Luella, a Crow woman wearing a red bandana, large shell earrings, a shawl and feathers poses in front of a sunset.

As a journalist Luella Brien is able to share the triumphs and tragedies of her people, which she feels is the natural evolution of the Native storytelling tradition. She also believes strongly in serving her community. Has worked as a media consultant with the tribe, a communication arts instructor at Little Big Horn College, and an outreach coordinator and tribal tourism manager.

Brien’s Apsáalooke name is Akbaaítchesh, or One Who Keeps Things Good. Her name was given to her by her maternal grandfather Benjamin Big Man Sr., as a tribute to his own mother. She is the descendant of powerful healers, educators, and leaders and most importantly storytellers. She is a 2006 graduate of the University of Montana School of Journalism, where she received a BA in print journalism. She is a 2002 graduate of the Freedom Forum’s American Indian Journalism Institute, a 2004 Chips Quinn Scholar, a 2004 Associated Press Diverse Voices Scholar and a 2024 Maynard 200 Fellow.

Brien believes that storytelling and Apsáalooke history is the foundation of our tourism industry. Crow Country is the only place in the world to learn about the Apsáalooke people. Brien believes that keeping the door open to guests will be the only way to bring understanding between cultures.

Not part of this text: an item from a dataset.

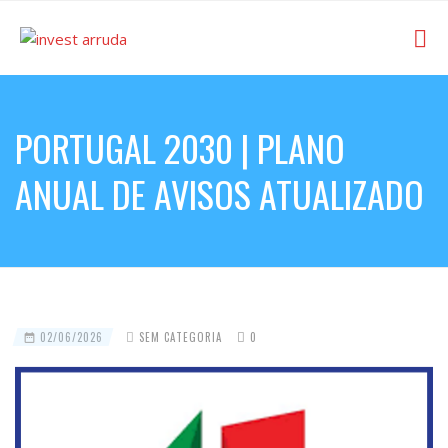
PORTUGAL 2030 | PLANO
ANUAL DE AVISOS ATUALIZADO
02/06/2026
SEM CATEGORIA
0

Brien lives on the Crow Indian Reservation in southeastern Montana, where she is the executive director of Four Points Media and the editor-in-chief of Four Points Press. She is the mother of twin boys, who are in college, and a high school-aged daughter.Brien beads, sews, and constructs Apsáalooke style moccasins. She spends her time primarily producing items for her daughter, sons and nieces and nephews. Brien learned most of her craft as a youth observing her mother and paternal grandmother, as well as by taking items apart and reassembling them. Once she had children in 2003, her passion for creation was renewed.